My week on Twitter

While not being sure that non-stun slaughter is superior or inferior to stun slaughter, I am certain the difference is marginal. John Blackwell, the British Veterinary Association’s incoming president, told The Times that he wanted non-stun slaughter to go. Something wasn’t right.

I was aware that stunning is not foolproof so searched the world wide web for data on failed first stuns. Failed first stuns can cause death and animals are or should be removed from the food chain. Dead animals do not bleed properly. These animals die needlessly. Other failed stuns do not knock animals out. They remain conscious with a stonking headache and will be restunned. This is clearly inhumane and is needless suffering.

How often does this occur?

I have seen figures of between 6% and 31%. I do not know what these figures mean but they are significant. Even one in one hundred (1in100) is significant. Non-stun slaughter is consistant. Deaths are rare and rapid unconsciousness is assured. Cutting the major blood vessels in the neck in one movement causes a catastrophic fall in blood pressure. There can be no awareness of pain in other than in the lowest level of unconsciousness/coma but how long does even a large animal remain in that state?

The problem for me is that neither the British Veterinary Association (@BritishVets) nor the RSPCA (@RSPCA_Official) hold data on failed first stuns. There is an assumption that the technology – a stun gun is technology – must be superior. This is a common failing in life sciences – especially in human medicine (the NHS).

I know that John Blackwell’s predecessor was challenged off-air after his Channel 5 appearance with Mohammed Ansar (@MoAnsar). He did not deny that there was an issue. The RSPCA asked to do its research. I will do so but at a cost to ensure they accept ownership of the conflicting data.

Needless to say John Blackwell provoked the inevitable anti-religious response from secularists who have no connection with their food production – it’s messy.

I had to throw my weight behind the no-stun advocates. I have been researching shechita (kosher) and dhabiha (halal) rules. They cover all aspects of animal welfare before slaughter and good hygiene after slaughter. It simply doesn’t make sense to knowingly make an animal suffer at death. On the contrary anyone trying to understand halal will know this.

I had to challenge the ban no-stun brigade. Most people just were closed to discussion but some were offensive. I know where Twitter’s ‘block’ button is.

I am not Muslim but apparently do a convincing job. Apparently I “get halal” and know more than “most Muslims”. Needless to say I have had a little experience of the “Islamophobia” denied by the “establishment” – that’s the church, the press, the BBC, even parliament.
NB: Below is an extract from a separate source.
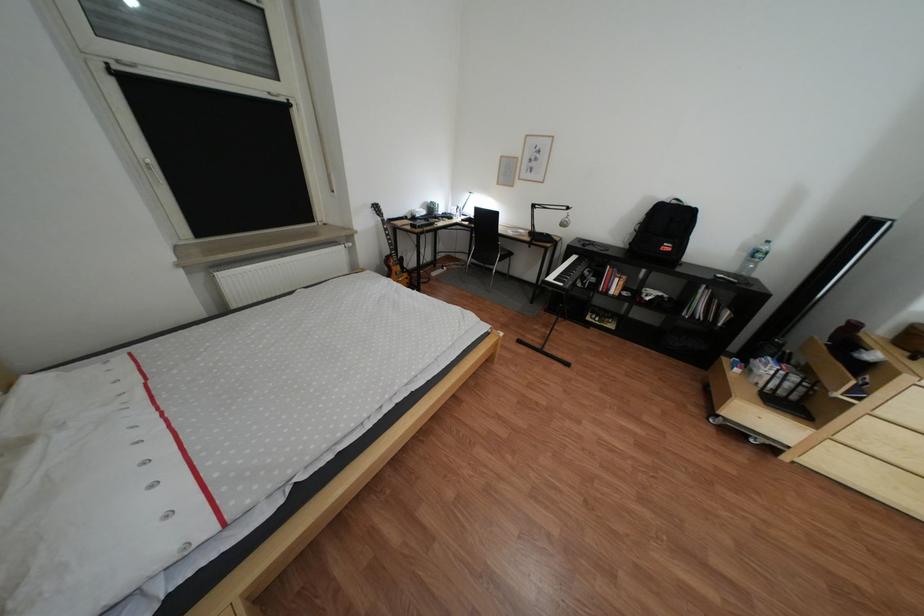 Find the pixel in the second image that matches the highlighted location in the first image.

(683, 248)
Coincidentally, a west country MP used a House of Commons debate on badger culling to make a gratuitous pop at Jews and Muslims, who support non-stun slaughter.

I am acutely aware of the nature of Islamophobia. It presents in many forms. It does not have to be hate and often arises from ignorance. In the context of slaughter it’s a failure to understand what’s involved. I learned something some livestock farmers stop caring for their animals when they leave the farm. In days past they may well have slaughtered their own animals on-farm. Now slaughter is out of sight and out of mind. The result is disinformation.